Global HIV/Aids campaigners said the news was reassuring but that a lot still needs to be done to ensure women have access to services to reduce their risk of HIV acquisition while at the same time having access to effective contraceptive services.

“These results contain both good and bad news,” said Mitchell Warren, the executive director of the Global Advocacy for HIV Prevention in a statement.

“On the one hand, a well-run randomised trial has demonstrated no difference in HIV risk among the three highly effective family planning methods, on the other hand the trial is a sobering reminder that women and girls in East and Southern Africa are still at a high risk of HIV infection,” he added.


Dr Placid Mihayo, from the Reproductive Health Division of Uganda’s Health Ministry said the focus should be on educating women on the continued benefits of contraceptive use, while at the same time promoting the use of HIV-prevention tools.

“We have a high fertility rate as a country — 60 per cent of the population is under the age of 30. So we still need to promote family planning as well as programmes that will reduce the risk of HIV acquisition,” he said.

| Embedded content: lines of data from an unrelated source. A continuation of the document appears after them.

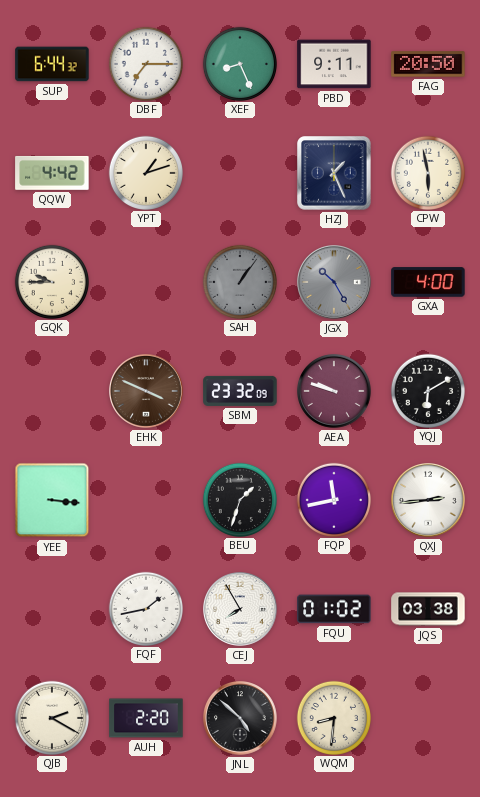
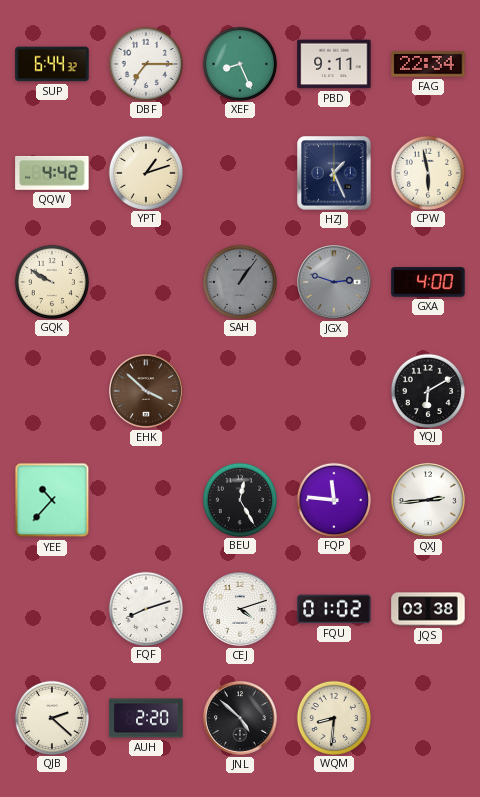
FAG: 20:50 -> 22:34
GQK: 9:45 -> 9:50
JGX: 10:25 -> 2:48
EHK: 3:49 -> 3:52
SBM: 23:32 -> none
AEA: 9:48 -> none
YEE: 3:16 -> 10:37
BEU: 1:33 -> 12:25
FQP: 11:43 -> 11:46
FQF: 1:43 -> 8:12
CEJ: 7:55 -> 4:12
QJB: 2:20 -> 2:22
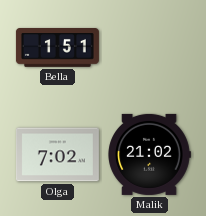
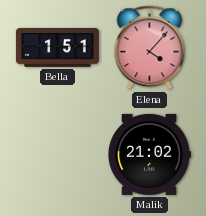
Elena: none -> 4:07
Olga: 7:02 -> none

Dr Olive Sentumbwe, the family health and population advisor at the WHO-Uganda office said the focus should be on telling women that consistent and correct use of both the male and female condom will go a long way in protecting them against HIV and other sexually transmitted infections.

According to Dr Rachel Baggaley from WHO’s HIV and Hepatitis department, the results of the study highlight the need to step up HIV prevention efforts in high burden countries, particularly for young women. The East and Southern Africa region continues to have the highest burden of HIV on the continent, according to UNAids.

The WHO Guideline Development Group meets next month to review recommendations concerning women’s eligibility for using different contraceptive methods if they are at high risk of HIV.